**REQUIRED WORK**
Show each line of the data below that has the string "dots" in it.
◇ ◇ ◇ ◇ ◇
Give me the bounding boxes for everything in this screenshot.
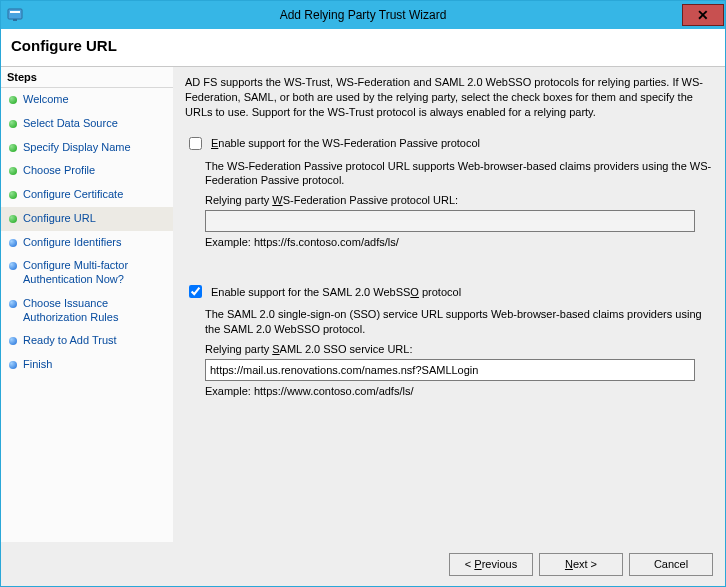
step-configure-multi-factor-authentication-now[interactable]: Configure Multi-factor Authentication No… — [1, 254, 173, 292]
step-bullet-icon — [9, 239, 17, 247]
wsfed-description: The WS-Federation Passive protocol URL s… — [205, 159, 713, 189]
step-label: Finish — [23, 358, 52, 372]
saml-description: The SAML 2.0 single-sign-on (SSO) servic… — [205, 307, 713, 337]
step-bullet-icon — [9, 191, 17, 199]
wsfed-checkbox-text: Enable support for the WS-Federation Pas… — [211, 137, 480, 149]
step-label: Configure Identifiers — [23, 236, 121, 250]
saml-checkbox[interactable] — [189, 285, 202, 298]
wsfed-url-label: Relying party WS-Federation Passive prot… — [205, 194, 713, 206]
step-ready-to-add-trust[interactable]: Ready to Add Trust — [1, 329, 173, 353]
saml-url-label: Relying party SAML 2.0 SSO service URL: — [205, 343, 713, 355]
content-pane: AD FS supports the WS-Trust, WS-Federati… — [173, 67, 725, 542]
step-specify-display-name[interactable]: Specify Display Name — [1, 136, 173, 160]
wsfed-checkbox-label[interactable]: Enable support for the WS-Federation Pas… — [185, 134, 713, 153]
step-bullet-icon — [9, 337, 17, 345]
wizard-window: Add Relying Party Trust Wizard ✕ Configu… — [0, 0, 726, 587]
steps-sidebar: Steps WelcomeSelect Data SourceSpecify D… — [1, 67, 173, 542]
step-select-data-source[interactable]: Select Data Source — [1, 112, 173, 136]
step-configure-url[interactable]: Configure URL — [1, 207, 173, 231]
step-bullet-icon — [9, 215, 17, 223]
steps-heading: Steps — [1, 67, 173, 88]
page-title: Configure URL — [11, 37, 715, 54]
step-label: Choose Profile — [23, 164, 95, 178]
step-choose-profile[interactable]: Choose Profile — [1, 159, 173, 183]
saml-checkbox-text: Enable support for the SAML 2.0 WebSSO p… — [211, 286, 461, 298]
cancel-button[interactable]: Cancel — [629, 553, 713, 576]
step-label: Welcome — [23, 93, 69, 107]
page-header: Configure URL — [1, 29, 725, 67]
step-label: Configure URL — [23, 212, 96, 226]
saml-section: Enable support for the SAML 2.0 WebSSO p… — [185, 282, 713, 397]
step-finish[interactable]: Finish — [1, 353, 173, 377]
titlebar[interactable]: Add Relying Party Trust Wizard ✕ — [1, 1, 725, 29]
wsfed-example: Example: https://fs.contoso.com/adfs/ls/ — [205, 236, 713, 248]
step-configure-certificate[interactable]: Configure Certificate — [1, 183, 173, 207]
step-welcome[interactable]: Welcome — [1, 88, 173, 112]
footer: < Previous Next > Cancel — [1, 542, 725, 586]
step-bullet-icon — [9, 96, 17, 104]
saml-checkbox-label[interactable]: Enable support for the SAML 2.0 WebSSO p… — [185, 282, 713, 301]
step-label: Configure Certificate — [23, 188, 123, 202]
intro-text: AD FS supports the WS-Trust, WS-Federati… — [185, 75, 713, 120]
step-label: Ready to Add Trust — [23, 334, 117, 348]
step-bullet-icon — [9, 144, 17, 152]
next-button[interactable]: Next > — [539, 553, 623, 576]
saml-example: Example: https://www.contoso.com/adfs/ls… — [205, 385, 713, 397]
step-label: Configure Multi-factor Authentication No… — [23, 259, 167, 287]
step-label: Choose Issuance Authorization Rules — [23, 297, 167, 325]
step-configure-identifiers[interactable]: Configure Identifiers — [1, 231, 173, 255]
window-title: Add Relying Party Trust Wizard — [1, 8, 725, 22]
wsfed-section: Enable support for the WS-Federation Pas… — [185, 134, 713, 249]
step-label: Specify Display Name — [23, 141, 131, 155]
step-bullet-icon — [9, 120, 17, 128]
step-bullet-icon — [9, 300, 17, 308]
step-bullet-icon — [9, 167, 17, 175]
step-bullet-icon — [9, 262, 17, 270]
step-bullet-icon — [9, 361, 17, 369]
wizard-body: Steps WelcomeSelect Data SourceSpecify D… — [1, 67, 725, 542]
step-choose-issuance-authorization-rules[interactable]: Choose Issuance Authorization Rules — [1, 292, 173, 330]
step-label: Select Data Source — [23, 117, 118, 131]
wsfed-url-input[interactable] — [205, 210, 695, 232]
saml-url-input[interactable] — [205, 359, 695, 381]
previous-button[interactable]: < Previous — [449, 553, 533, 576]
wsfed-checkbox[interactable] — [189, 137, 202, 150]
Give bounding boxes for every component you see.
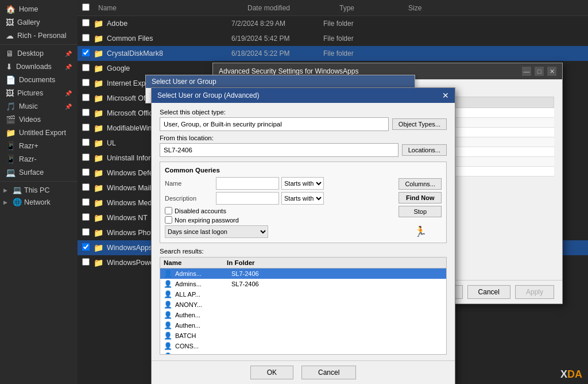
- row-checkbox[interactable]: [82, 34, 90, 41]
- sidebar-item-razrplus[interactable]: 📱 Razr+: [1, 140, 76, 152]
- maximize-button[interactable]: □: [535, 67, 544, 76]
- non-expiring-label: Non expiring password: [175, 217, 239, 224]
- row-checkbox[interactable]: [82, 168, 90, 176]
- file-name: CrystalDiskMark8: [107, 49, 231, 57]
- row-checkbox[interactable]: [82, 94, 90, 101]
- list-item[interactable]: 👤 Authen...: [160, 310, 446, 320]
- disabled-accounts-label: Disabled accounts: [175, 208, 226, 214]
- close-button[interactable]: ✕: [547, 67, 556, 76]
- file-list-header: Name Date modified Type Size: [78, 0, 588, 16]
- row-checkbox[interactable]: [82, 228, 90, 236]
- days-since-select[interactable]: Days since last logon: [165, 225, 268, 238]
- list-item[interactable]: 👤 ANONY...: [160, 299, 446, 310]
- row-checkbox[interactable]: [82, 198, 90, 206]
- outer-dialog-title: Select User or Group: [146, 75, 415, 88]
- list-item[interactable]: 👤 CONS...: [160, 341, 446, 351]
- sidebar-item-home[interactable]: 🏠 Home: [1, 3, 76, 16]
- sr-col-folder-header: In Folder: [227, 259, 290, 266]
- list-item[interactable]: 👤 CREAT...: [160, 351, 446, 355]
- sidebar-item-label: Music: [19, 102, 38, 110]
- row-checkbox[interactable]: [82, 183, 90, 191]
- disabled-accounts-checkbox[interactable]: [165, 207, 172, 214]
- file-type: File folder: [323, 49, 392, 57]
- stop-button[interactable]: Stop: [399, 206, 442, 217]
- list-item[interactable]: 👤 ALL AP...: [160, 289, 446, 299]
- name-input[interactable]: [216, 177, 279, 190]
- sidebar-item-network[interactable]: ▶ 🌐 Network: [0, 196, 78, 208]
- row-checkbox[interactable]: [82, 213, 90, 221]
- description-input[interactable]: [216, 192, 279, 205]
- sidebar-item-label: Downloads: [16, 63, 52, 71]
- search-results-table[interactable]: Name In Folder 👤 Admins... SL7-2406 👤 Ad…: [160, 257, 447, 355]
- sug-advanced-close[interactable]: ✕: [442, 91, 449, 100]
- description-starts-with-select[interactable]: Starts with: [281, 192, 324, 205]
- object-type-input[interactable]: [160, 117, 389, 131]
- sug-cancel-button[interactable]: Cancel: [301, 366, 356, 379]
- object-types-button[interactable]: Object Types...: [392, 118, 447, 130]
- sug-ok-button[interactable]: OK: [250, 366, 293, 379]
- user-icon: 👤: [164, 321, 173, 329]
- col-header-name[interactable]: Name: [94, 4, 243, 12]
- sr-table-header: Name In Folder: [160, 258, 446, 268]
- sidebar-item-untitled[interactable]: 📁 Untitled Export: [1, 126, 76, 139]
- find-now-button[interactable]: Find Now: [399, 192, 442, 203]
- row-checkbox[interactable]: [82, 49, 90, 56]
- sidebar-item-label: Razr-: [19, 155, 37, 163]
- folder-icon: 📁: [94, 258, 103, 267]
- minimize-button[interactable]: —: [522, 67, 531, 76]
- row-checkbox[interactable]: [82, 243, 90, 251]
- sidebar-item-videos[interactable]: 🎬 Videos: [1, 113, 76, 126]
- list-item[interactable]: 👤 Admins... SL7-2406: [160, 279, 446, 289]
- sidebar-item-cloud[interactable]: ☁ Rich - Personal: [1, 29, 76, 42]
- sidebar-item-gallery[interactable]: 🖼 Gallery: [1, 16, 76, 29]
- table-row[interactable]: 📁 Adobe 7/2/2024 8:29 AM File folder: [78, 16, 588, 31]
- location-input[interactable]: [160, 143, 399, 157]
- table-row[interactable]: 📁 Common Files 6/19/2024 5:42 PM File fo…: [78, 31, 588, 46]
- select-all-checkbox[interactable]: [82, 3, 90, 11]
- name-starts-with-select[interactable]: Starts with: [281, 177, 324, 190]
- gallery-icon: 🖼: [6, 18, 14, 27]
- sidebar-item-music[interactable]: 🎵 Music 📌: [1, 100, 76, 113]
- sidebar-item-razr[interactable]: 📱 Razr-: [1, 153, 76, 166]
- row-checkbox[interactable]: [82, 64, 90, 71]
- adv-apply-button[interactable]: Apply: [515, 285, 554, 299]
- row-checkbox[interactable]: [82, 139, 90, 146]
- table-row[interactable]: 📁 CrystalDiskMark8 6/18/2024 5:22 PM Fil…: [78, 46, 588, 61]
- adv-cancel-button[interactable]: Cancel: [467, 285, 510, 299]
- sidebar-item-downloads[interactable]: ⬇ Downloads 📌: [1, 60, 76, 73]
- result-name: CONS...: [175, 343, 229, 350]
- non-expiring-checkbox[interactable]: [165, 216, 172, 224]
- sidebar-item-thispc[interactable]: ▶ 💻 This PC: [0, 184, 78, 196]
- result-name: Admins...: [175, 270, 229, 277]
- sidebar-item-pictures[interactable]: 🖼 Pictures 📌: [1, 87, 76, 99]
- folder-icon: 📁: [94, 49, 103, 58]
- row-checkbox[interactable]: [82, 258, 90, 266]
- non-expiring-row: Non expiring password: [165, 216, 395, 224]
- columns-button[interactable]: Columns...: [399, 178, 442, 190]
- row-checkbox[interactable]: [82, 153, 90, 161]
- user-icon: 👤: [164, 342, 173, 350]
- list-item[interactable]: 👤 BATCH: [160, 331, 446, 341]
- sug-advanced-body: Select this object type: Object Types...…: [152, 103, 455, 360]
- col-header-size[interactable]: Size: [404, 4, 450, 12]
- list-item[interactable]: 👤 Authen...: [160, 320, 446, 331]
- row-checkbox[interactable]: [82, 79, 90, 86]
- sidebar-item-label: Desktop: [17, 49, 44, 57]
- file-name: Adobe: [107, 20, 231, 28]
- col-header-type[interactable]: Type: [335, 4, 404, 12]
- sidebar-item-documents[interactable]: 📄 Documents: [1, 74, 76, 86]
- col-header-date[interactable]: Date modified: [243, 4, 335, 12]
- list-item[interactable]: 👤 Admins... SL7-2406: [160, 268, 446, 279]
- documents-icon: 📄: [6, 75, 16, 85]
- name-label: Name: [165, 180, 214, 187]
- row-checkbox[interactable]: [82, 109, 90, 116]
- locations-button[interactable]: Locations...: [402, 144, 447, 156]
- row-checkbox[interactable]: [82, 124, 90, 131]
- network-icon: 🌐: [13, 198, 22, 206]
- folder-icon: 📁: [94, 183, 103, 193]
- pictures-icon: 🖼: [6, 89, 14, 98]
- sidebar-item-label: Videos: [19, 116, 41, 124]
- sidebar-item-desktop[interactable]: 🖥 Desktop 📌: [1, 47, 76, 60]
- sidebar-item-surface[interactable]: 💻 Surface: [1, 166, 76, 179]
- row-checkbox[interactable]: [82, 19, 90, 26]
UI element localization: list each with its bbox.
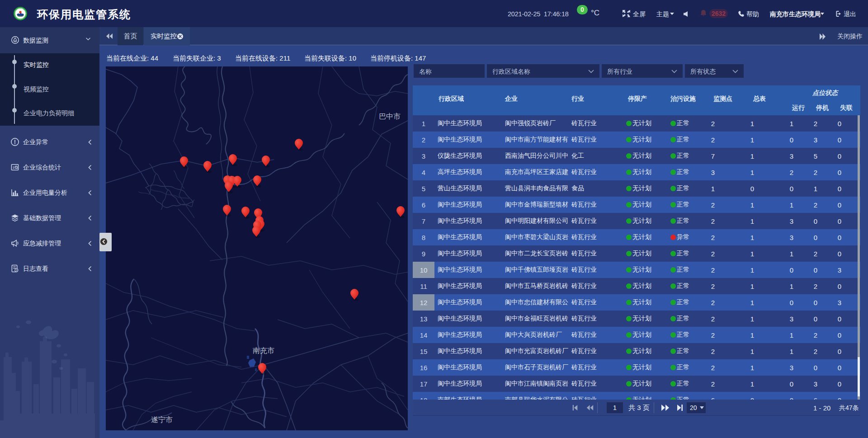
svg-text:巴中市: 巴中市 [379,113,401,120]
svg-text:南充市: 南充市 [253,347,274,354]
svg-text:遂宁市: 遂宁市 [151,416,173,424]
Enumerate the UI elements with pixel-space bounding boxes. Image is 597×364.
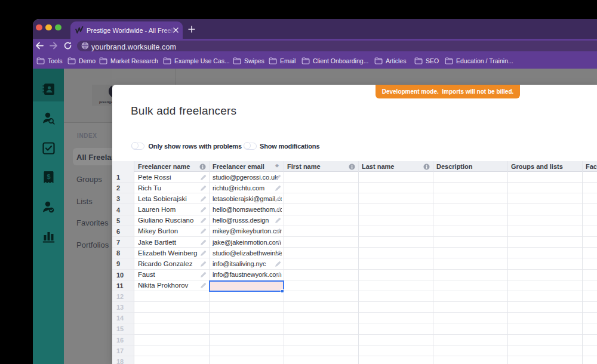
svg-text:$: $ bbox=[47, 173, 50, 180]
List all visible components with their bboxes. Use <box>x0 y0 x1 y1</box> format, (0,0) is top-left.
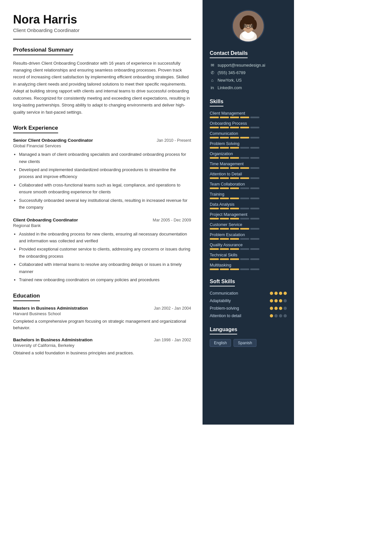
dots-container <box>270 292 287 295</box>
language-tag: Spanish <box>234 339 256 347</box>
svg-point-12 <box>251 25 252 27</box>
skill-segment-filled <box>240 228 249 230</box>
skill-bar <box>210 137 287 138</box>
soft-skill-row: Communication <box>210 291 287 296</box>
language-tags: EnglishSpanish <box>210 339 287 347</box>
skill-name: Onboarding Process <box>210 121 287 126</box>
skill-segment-empty <box>240 248 249 250</box>
dots-container <box>270 299 287 302</box>
avatar-container <box>210 10 287 42</box>
candidate-name: Nora Harris <box>13 13 191 26</box>
skill-segment-filled <box>210 157 219 159</box>
skill-segment-filled <box>220 228 229 230</box>
skill-segment-filled <box>230 228 239 230</box>
dot-filled <box>274 299 278 302</box>
dot-filled <box>270 292 273 295</box>
skill-segment-filled <box>230 248 239 250</box>
skill-segment-empty <box>250 177 259 179</box>
skill-segment-empty <box>250 127 259 128</box>
skill-segment-filled <box>220 208 229 209</box>
languages-section: Languages EnglishSpanish <box>210 327 287 347</box>
bullet-item: Collaborated with cross-functional teams… <box>19 182 191 196</box>
skill-segment-filled <box>230 117 239 118</box>
education-section: Education Masters in Business Administra… <box>13 293 191 357</box>
skill-segment-filled <box>230 208 239 209</box>
skill-segment-filled <box>210 238 219 240</box>
skill-segment-filled <box>210 268 219 270</box>
skill-segment-empty <box>250 147 259 149</box>
skill-bar <box>210 268 287 270</box>
skill-bar <box>210 218 287 219</box>
dot-filled <box>270 307 273 310</box>
dot-empty <box>284 314 287 317</box>
skill-bar <box>210 167 287 169</box>
skill-segment-empty <box>250 198 259 199</box>
bullet-item: Collaborated with internal teams to reso… <box>19 261 191 275</box>
svg-point-7 <box>252 20 257 29</box>
contact-text: NewYork, US <box>218 78 242 83</box>
skill-segment-filled <box>210 228 219 230</box>
skill-segment-filled <box>220 268 229 270</box>
dot-filled <box>279 292 282 295</box>
edu-dates: Jan 1998 - Jan 2002 <box>154 338 191 342</box>
skill-segment-filled <box>220 127 229 128</box>
language-tag: English <box>210 339 231 347</box>
soft-skills-heading: Soft Skills <box>210 279 235 286</box>
skills-heading: Skills <box>210 99 223 106</box>
skill-segment-filled <box>210 248 219 250</box>
contact-text: support@resumedesign.ai <box>218 63 265 68</box>
skill-segment-filled <box>230 137 239 138</box>
contact-heading: Contact Details <box>210 50 248 58</box>
bullet-item: Managed a team of client onboarding spec… <box>19 151 191 165</box>
contact-text: (555) 345-6789 <box>218 71 245 75</box>
skill-segment-filled <box>220 117 229 118</box>
skill-segment-filled <box>210 208 219 209</box>
contact-item: ✉support@resumedesign.ai <box>210 63 287 68</box>
bullet-item: Trained new onboarding coordinators on c… <box>19 276 191 283</box>
skill-segment-filled <box>230 167 239 169</box>
skill-name: Problem Solving <box>210 141 287 146</box>
job-bullets: Managed a team of client onboarding spec… <box>13 151 191 211</box>
candidate-title: Client Onboarding Coordinator <box>13 27 191 33</box>
soft-skill-name: Adaptability <box>210 299 231 303</box>
summary-section: Professional Summary Results-driven Clie… <box>13 47 191 116</box>
skill-segment-filled <box>210 187 219 189</box>
skill-segment-filled <box>230 238 239 240</box>
skill-segment-empty <box>240 157 249 159</box>
skill-name: Team Collaboration <box>210 182 287 186</box>
bullet-item: Provided exceptional customer service to… <box>19 246 191 260</box>
education-heading: Education <box>13 293 40 301</box>
soft-skill-row: Adaptability <box>210 299 287 303</box>
skill-segment-filled <box>220 258 229 260</box>
skill-name: Communication <box>210 131 287 136</box>
skill-name: Training <box>210 192 287 197</box>
skill-name: Multitasking <box>210 263 287 267</box>
edu-dates: Jan 2002 - Jan 2004 <box>154 306 191 311</box>
dots-container <box>270 307 287 310</box>
svg-point-11 <box>245 25 246 27</box>
skill-segment-filled <box>230 198 239 199</box>
skill-name: Project Management <box>210 212 287 217</box>
education-items: Masters in Business AdministrationJan 20… <box>13 306 191 357</box>
contact-icon: in <box>210 85 215 90</box>
skill-name: Client Management <box>210 111 287 116</box>
bullet-item: Assisted in the onboarding process for n… <box>19 231 191 245</box>
skill-segment-filled <box>240 127 249 128</box>
right-column: Contact Details ✉support@resumedesign.ai… <box>203 0 294 425</box>
skill-segment-empty <box>250 187 259 189</box>
contact-item: ✆(555) 345-6789 <box>210 70 287 75</box>
skill-segment-filled <box>220 137 229 138</box>
skill-segment-filled <box>210 177 219 179</box>
dot-filled <box>270 314 273 317</box>
skill-segment-filled <box>210 137 219 138</box>
dot-filled <box>279 307 282 310</box>
work-heading: Work Experience <box>13 125 58 133</box>
skill-segment-filled <box>210 218 219 219</box>
edu-description: Completed a comprehensive program focusi… <box>13 318 191 332</box>
skills-list: Client ManagementOnboarding ProcessCommu… <box>210 111 287 270</box>
skill-name: Quality Assurance <box>210 243 287 247</box>
skill-segment-filled <box>210 117 219 118</box>
skill-segment-empty <box>250 157 259 159</box>
skill-segment-filled <box>230 187 239 189</box>
soft-skill-name: Attention to detail <box>210 314 241 318</box>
◇ ◇ ◇ ◇ ◇
**TASK ANSWER**
dots-container <box>270 292 287 295</box>
dots-container <box>270 299 287 302</box>
dots-container <box>270 307 287 310</box>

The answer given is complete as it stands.